** WHAT NEEDS TO BE DONE **
Out of all the lines below, count those with the word "equal". Give the number only.

** WORKING DATA **
%%
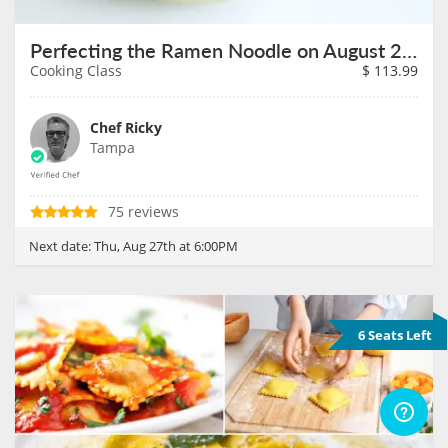
Perfecting the Ramen Noodle on August 27th
Cooking Class
$
113.99
Chef Ricky
Tampa
75 reviews
Next date:
Thu, Aug 27th at 6:00PM
6 Seats Left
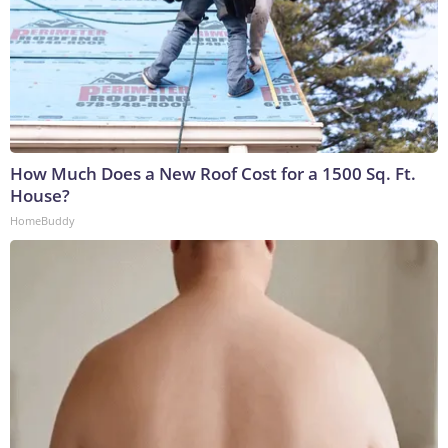
How Much Does a New Roof Cost for a 1500 Sq. Ft.
House?
HomeBuddy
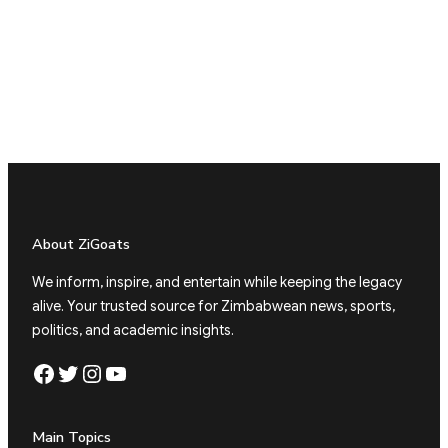
About ZiGoats
We inform, inspire, and entertain while keeping the legacy
alive. Your trusted source for Zimbabwean news, sports,
politics, and academic insights.
Facebook
Twitter
Instagram
YouTube
Main Topics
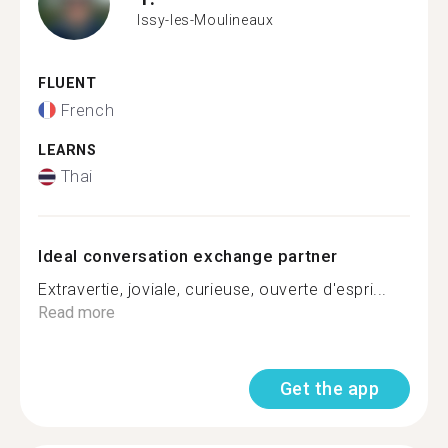
Issy-les-Moulineaux
FLUENT
French
LEARNS
Thai
Ideal conversation exchange partner
Extravertie, joviale, curieuse, ouverte d'espri...
Read more
Get the app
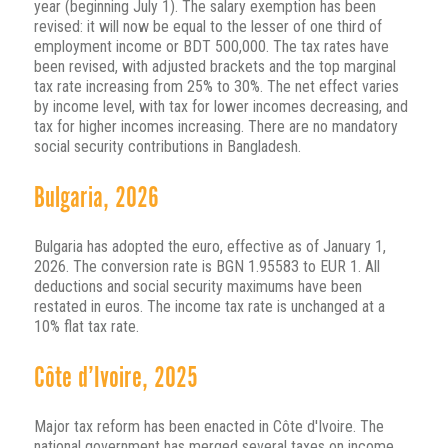
year (beginning July 1). The salary exemption has been
revised: it will now be equal to the lesser of one third of
employment income or BDT 500,000. The tax rates have
been revised, with adjusted brackets and the top marginal
tax rate increasing from 25% to 30%. The net effect varies
by income level, with tax for lower incomes decreasing, and
tax for higher incomes increasing. There are no mandatory
social security contributions in Bangladesh.
Bulgaria, 2026
Bulgaria has adopted the euro, effective as of January 1,
2026. The conversion rate is BGN 1.95583 to EUR 1. All
deductions and social security maximums have been
restated in euros. The income tax rate is unchanged at a
10% flat tax rate.
Côte d’Ivoire, 2025
Major tax reform has been enacted in Côte d'Ivoire. The
national government has merged several taxes on income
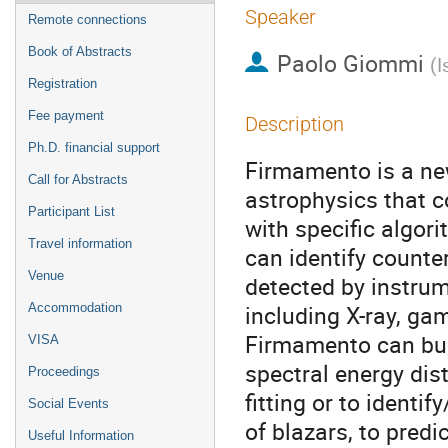
Speaker
Remote connections
Book of Abstracts
Paolo Giommi
(
I
Registration
Fee payment
Description
Ph.D. financial support
Firmamento is a ne
Call for Abstracts
astrophysics that 
Participant List
with specific algor
Travel information
can identify counte
Venue
detected by instrum
including X-ray, ga
Accommodation
Firmamento can bui
VISA
spectral energy dis
Proceedings
fitting or to identi
Social Events
of blazars, to predi
Useful Information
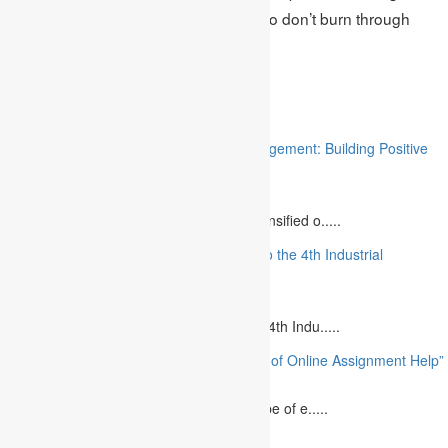
A+ grade for their academic paper. So don’t burn through
your time and submit your request.
Related
“Stakeholder Engagement in Project Management: Building Positive
Relationships”
August 12, 2023
The project management industry has intensified o.....
“The Future of MBA Education: Adapting to the 4th Industrial
Revolution”
August 14, 2023
Is MBA Education Leading The Way? The 4th Indu.....
“Unlocking Academic Success: The Power of Online Assignment Help”
August 2, 2023
In today`s fast-growing world, the landscape of e.....
10 Best Commemorative Speech Topics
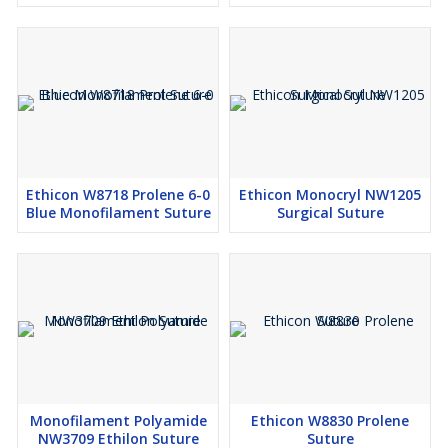
Ethicon W8718 Prolene 6-0
Ethicon Monocryl NW1205
Blue Monofilament Suture
Surgical Suture
Monofilament Polyamide
Ethicon W8830 Prolene
NW3709 Ethilon Suture
Suture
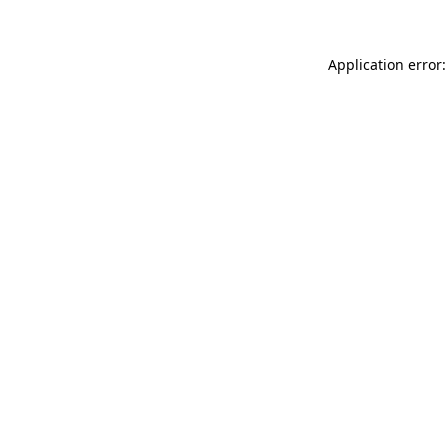
Application error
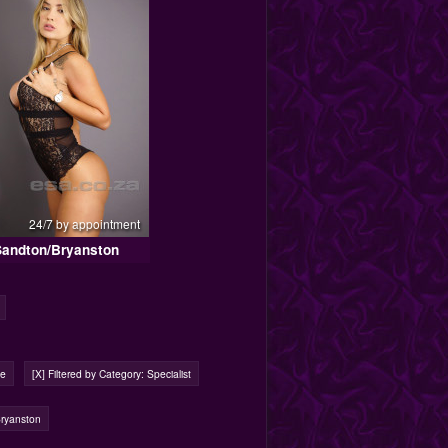
24/7 by appointment
Sandton/Bryanston
ge
[X] Filtered by Category: Specialist
Bryanston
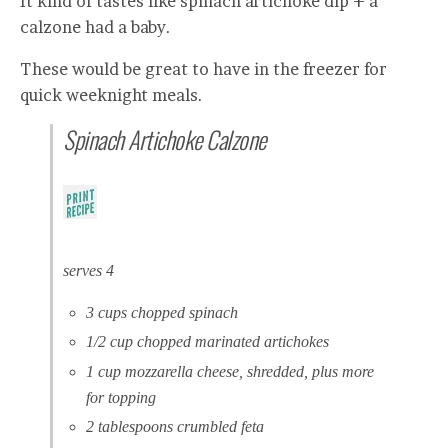
It kind of tastes like spinach artichoke dip + a
calzone had a baby.
These would be great to have in the freezer for
quick weeknight meals.
Spinach Artichoke Calzone
serves 4
3 cups chopped spinach
1/2 cup chopped marinated artichokes
1 cup mozzarella cheese, shredded, plus more
for topping
2 tablespoons crumbled feta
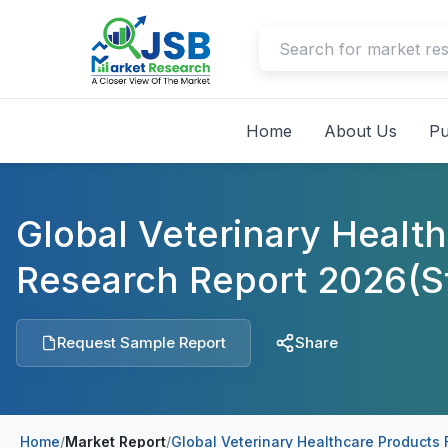
Home
About Us
Pu
Global Veterinary Healt
Research Report 2026(S
Request Sample Report
Share
Home
/
Market Report
/
Global Veterinary Healthcare Products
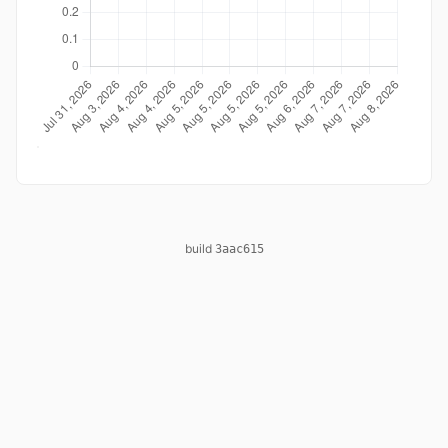
build
3aac615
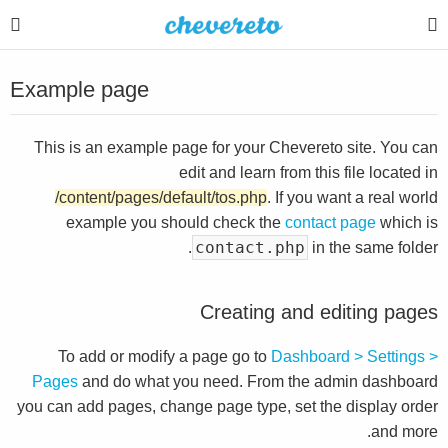
Example page
This is an example page for your Chevereto site. You can
edit and learn from this file located in
/content/pages/default/tos.php
. If you want a real world
example you should check the
contact page
which is
contact.php
in the same folder.
Creating and editing pages
To add or modify a page go to
Dashboard > Settings >
Pages
and do what you need. From the admin dashboard
you can add pages, change page type, set the display order
and more.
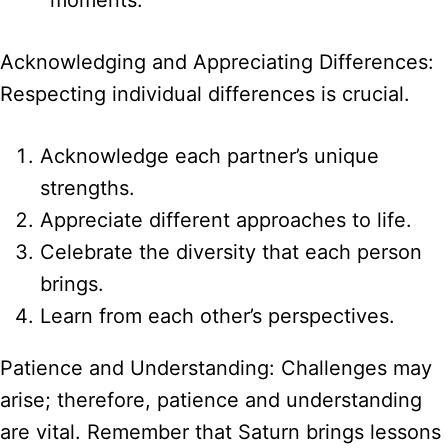
Acknowledging and Appreciating Differences:
Respecting individual differences is crucial.
Acknowledge each partner’s unique
strengths.
Appreciate different approaches to life.
Celebrate the diversity that each person
brings.
Learn from each other’s perspectives.
Patience and Understanding: Challenges may
arise; therefore, patience and understanding
are vital. Remember that Saturn brings lessons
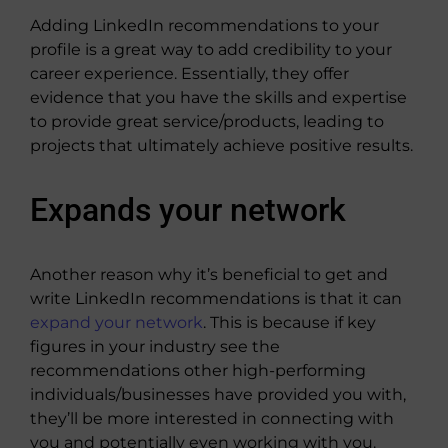
Adding LinkedIn recommendations to your
profile is a great way to add credibility to your
career experience. Essentially, they offer
evidence that you have the skills and expertise
to provide great service/products, leading to
projects that ultimately achieve positive results.
Expands your network
Another reason why it’s beneficial to get and
write LinkedIn recommendations is that it can
expand your network
. This is because if key
figures in your industry see the
recommendations other high-performing
individuals/businesses have provided you with,
they’ll be more interested in connecting with
you and potentially even working with you.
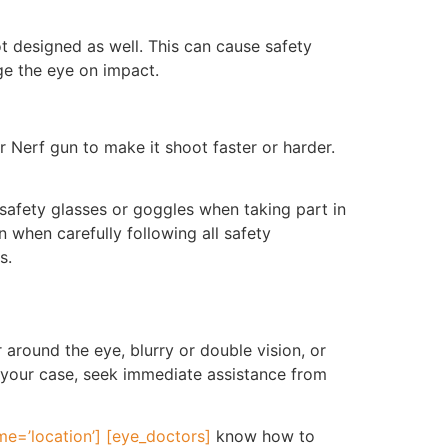
t designed as well. This can cause safety
ge the eye on impact.
 Nerf gun to make it shoot faster or harder.
fety glasses or goggles when taking part in
 when carefully following all safety
s.
 around the eye, blurry or double vision, or
 is your case, seek immediate assistance from
e=’location’] [eye_doctors]
know how to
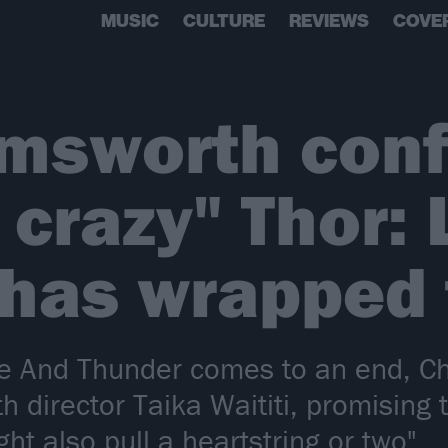
MUSIC
CULTURE
REVIEWS
COVE
emsworth con
 crazy" Thor:
has wrapped 
ove And Thunder comes to an end, C
 director Taika Waititi, promising t
ht also pull a heartstring or two".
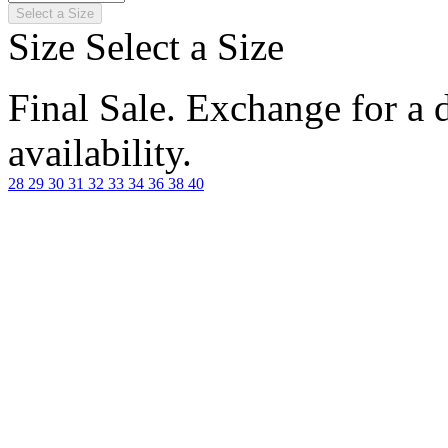
Select a Size
Size
Select a Size
Final Sale. Exchange for a di
availability.
28
29
30
31
32
33
34
36
38
40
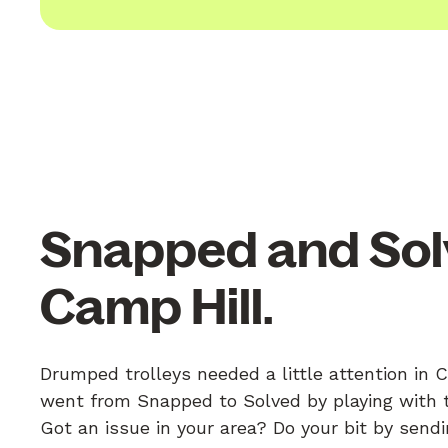
Snapped and Sol
Camp Hill.
Drumped trolleys needed a little attention in 
went from Snapped to Solved by playing with th
Got an issue in your area? Do your bit by send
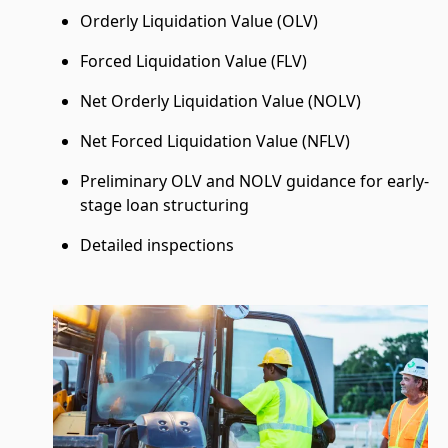
Orderly Liquidation Value (OLV)
Forced Liquidation Value (FLV)
Net Orderly Liquidation Value (NOLV)
Net Forced Liquidation Value (NFLV)
Preliminary OLV and NOLV guidance for early-
stage loan structuring
Detailed inspections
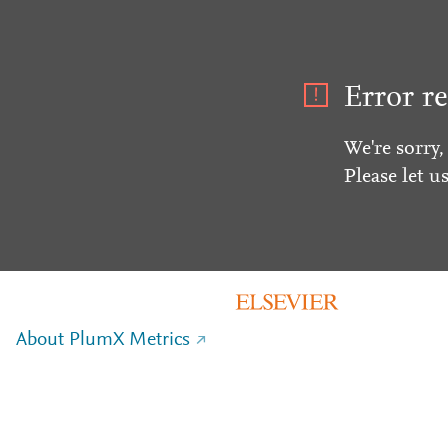
Error re
We're sorry,
Please let u
About PlumX Metrics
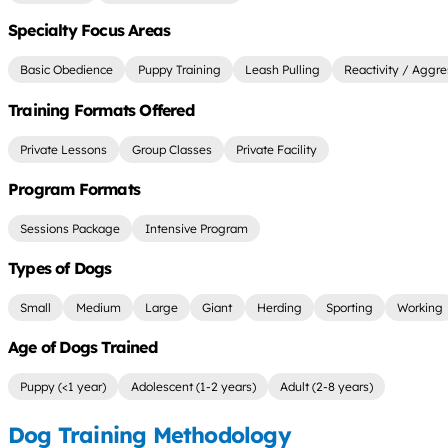
Specialty Focus Areas
Basic Obedience
Puppy Training
Leash Pulling
Reactivity / Aggre
Training Formats Offered
Private Lessons
Group Classes
Private Facility
Program Formats
Sessions Package
Intensive Program
Types of Dogs
Small
Medium
Large
Giant
Herding
Sporting
Working
Age of Dogs Trained
Puppy (<1 year)
Adolescent (1-2 years)
Adult (2-8 years)
Dog Training Methodology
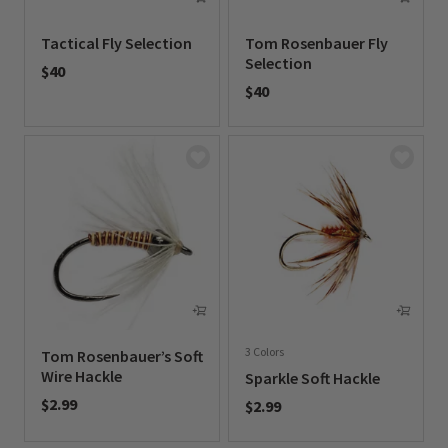
Tactical Fly Selection
Tom Rosenbauer Fly
Selection
$40
$40
0 out of 5 Customer Rating
0 out of 5 Customer Rating
3 Colors
Tom Rosenbauer’s Soft
Wire Hackle
Sparkle Soft Hackle
$2.99
$2.99
0 out of 5 Customer Rating
0 out of 5 Customer Rating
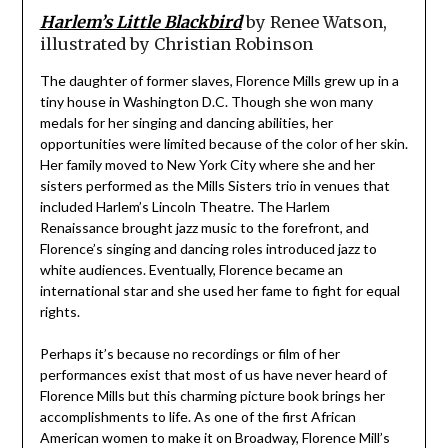
Harlem’s Little Blackbird
by Renee Watson,
illustrated by Christian Robinson
The daughter of former slaves, Florence Mills grew up in a
tiny house in Washington D.C. Though she won many
medals for her singing and dancing abilities, her
opportunities were limited because of the color of her skin.
Her family moved to New York City where she and her
sisters performed as the Mills Sisters trio in venues that
included Harlem’s Lincoln Theatre. The Harlem
Renaissance brought jazz music to the forefront, and
Florence’s singing and dancing roles introduced jazz to
white audiences. Eventually, Florence became an
international star and she used her fame to fight for equal
rights.
Perhaps it’s because no recordings or film of her
performances exist that most of us have never heard of
Florence Mills but this charming picture book brings her
accomplishments to life. As one of the first African
American women to make it on Broadway, Florence Mill’s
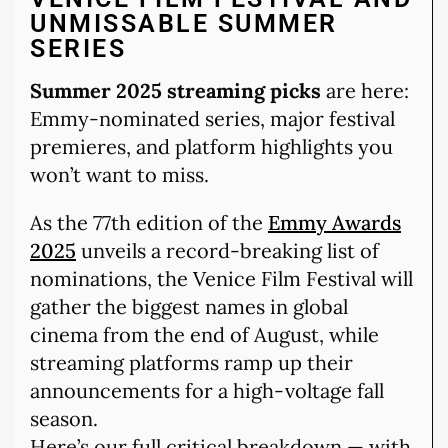
UNMISSABLE SUMMER
SERIES
Summer 2025 streaming picks
are here:
Emmy-nominated series, major festival
premieres, and platform highlights you
won’t want to miss.
As the 77th edition of the
Emmy Awards
2025
unveils a record-breaking list of
nominations, the Venice Film Festival will
gather the biggest names in global
cinema from the end of August, while
streaming platforms ramp up their
announcements for a high-voltage fall
season.
Here’s our full critical breakdown — with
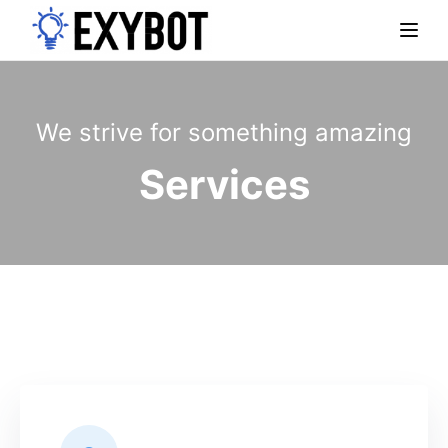
Togg
We strive for something amazing
Services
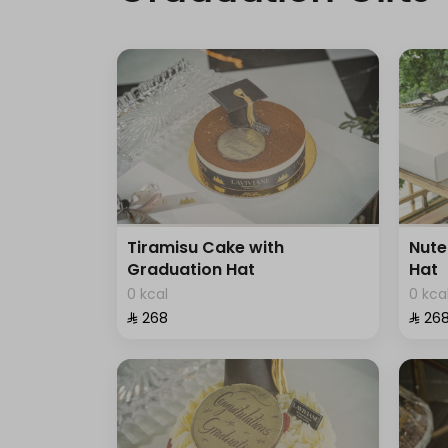
Tiramisu Cake with
Nute
Graduation Hat
Hat
0 kcal
0 kca
⁨⁦‪‬ 268⁩
⁨⁦‪‬ 268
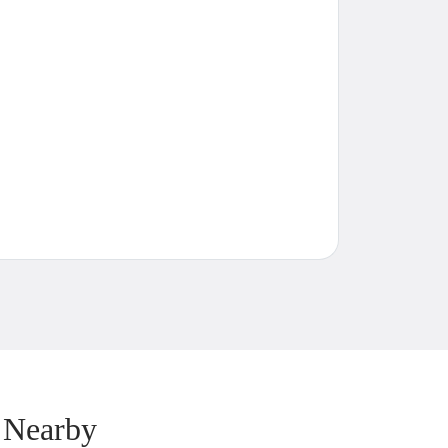
 Nearby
%%
** YOUR RESPONSE **
2